What about the places to visit around Toronto, what about the best things to do in Toronto? Let's get to know this US city and make your travel plan now.

Harbourfront Centre

Situated along the banks of Lake Ontario, this 10-acre attraction has transformed from a derelict shipping terminal to an upscale neighborhood bustling with hundreds to things to do. Abandoned warehouses have been transformed into theaters and an art gallery, giving it an atmosphere comparable to Pier 39 in San Francisco and Baltimore's Inner Harbor. There's also multiple eateries around as well as several small parks, including the Toronto Music Garden, designed in part by cellist Yo Ma. And if you're around during the summer, you can kick back on Sugar Beach, a former parking lot transformed into an urban beach. The Harbourfront Centre also hosts upward of 4,000 events throughout the year to service the 12 million people that pass through the area every year. You definitely won't be bored in Toronto.
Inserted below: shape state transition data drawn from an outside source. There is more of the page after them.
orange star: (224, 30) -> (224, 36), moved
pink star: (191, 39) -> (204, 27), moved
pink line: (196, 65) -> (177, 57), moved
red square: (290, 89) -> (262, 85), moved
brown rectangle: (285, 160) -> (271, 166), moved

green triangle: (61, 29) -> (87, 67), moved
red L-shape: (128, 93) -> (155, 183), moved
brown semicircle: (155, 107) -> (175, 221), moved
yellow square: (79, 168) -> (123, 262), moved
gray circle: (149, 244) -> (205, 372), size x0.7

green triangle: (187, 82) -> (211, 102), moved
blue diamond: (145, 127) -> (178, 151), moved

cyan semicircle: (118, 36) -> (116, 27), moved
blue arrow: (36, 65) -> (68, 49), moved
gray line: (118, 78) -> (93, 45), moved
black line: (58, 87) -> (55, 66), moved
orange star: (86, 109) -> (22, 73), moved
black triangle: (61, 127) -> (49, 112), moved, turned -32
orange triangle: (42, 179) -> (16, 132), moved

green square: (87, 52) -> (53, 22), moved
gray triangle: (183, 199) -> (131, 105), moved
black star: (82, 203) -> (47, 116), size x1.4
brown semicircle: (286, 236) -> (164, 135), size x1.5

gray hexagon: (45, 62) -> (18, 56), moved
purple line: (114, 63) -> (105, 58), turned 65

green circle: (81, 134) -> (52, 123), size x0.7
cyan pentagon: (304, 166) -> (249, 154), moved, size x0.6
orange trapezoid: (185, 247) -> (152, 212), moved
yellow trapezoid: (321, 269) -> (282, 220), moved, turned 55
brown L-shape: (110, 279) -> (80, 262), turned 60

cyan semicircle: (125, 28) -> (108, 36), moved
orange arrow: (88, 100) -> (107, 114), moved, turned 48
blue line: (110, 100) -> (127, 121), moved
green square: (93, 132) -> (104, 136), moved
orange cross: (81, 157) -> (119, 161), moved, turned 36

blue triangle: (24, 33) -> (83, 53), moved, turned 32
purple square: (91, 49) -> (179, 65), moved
Visitors and locals alike both agree that Harbourfront Centre makes for a pleasant visit, not to mention the perfect place for a peaceful stroll. Travelers loved the city and lake vistas, but some warned visitors to pack an extra layer to brave the lake winds, no matter what time of year you visit. If you happen to be around in the winter, locals strongly encourage an ice skating excursion here, simply for the views. You can find Harbourfront Centre in downtown Toronto, about half a mile from the CN Tower.

Kensington Market

If you don't mind a bit of chaos, the Kensington Market in a Toronto must-see. Previously a Jewish neighborhood, the market came to life around the 1920s when families would set up stands in front of their houses to sell one another goods. Today, this marketplace has grown in both size and diversity. Streets are lined with shops and restaurants selling a variety of goods from Europe to Asia and beyond. Note: Kensington Market is the name of the neighborhood in which these shops and restaurants reside, not an actual outdoor market. The last Sunday of every month, however, is the closest you'll come to having that traditional market experience. The area goes completely car-free and fills up with shoppers, along with some lively street performers.

Recent visitors lauded Kensington Market for its variety, with many saying the neighborhood truly has it all. Fashionistas will appreciate the plethora of vintage stores while foodies will salivate at all the delectable (but oftentimes pricey) options available. Even if you aren't much of a shopper, many say a casual stroll through the quirky, art-clad neighborhood is more than enough to satiate travelers. Kensington Market is located near downtown Toronto, less than a mile west of the St. Patrick subway station.

Hockey Hall of Fame and Museum

Recent visitors enjoyed their time at the Hockey Hall of Fame. Many travelers, both Canadian and foreign, were impressed with the extent of information and artifacts on display. However, this may not be the best place for someone who isn't into hockey, or even sports in general. The majority of travelers who took to this attraction expressed a slight to serious interest in the sport, while those who didn't admitted to boredom after some time. The Hockey Hall of Fame and Museum is open every day; hours depend on both the day and the season. General admission is CA$ 18 for adults (about $13.40) and CA$ 12 for children (about $8.90).

No trip to Toronto (or Canada in general, really) is complete without a dose of hockey in one form or another. Although hockey isn't the official sport of Canada, it is the unofficial religion; thousands of Torontonians flock to the Air Canada Centre to support the Toronto Maple Leafs. Even if you're visiting in summer, you can still get your fix at the Hockey Hall of Fame and Museum, just a block or so east of Union Station. Covering a whopping 65,000 square feet of space, this site is a goldmine of paraphernalia, with exhibits including such artifacts as the original Stanley Cup, Max Bentley's stick and Terry Sawchuk's goalie gear. While you're here, check out the reproduction of the Montreal Canadians' locker room and the Puck Wall, which displays more than 1,000 pucks that were each collected from different tournaments around the world.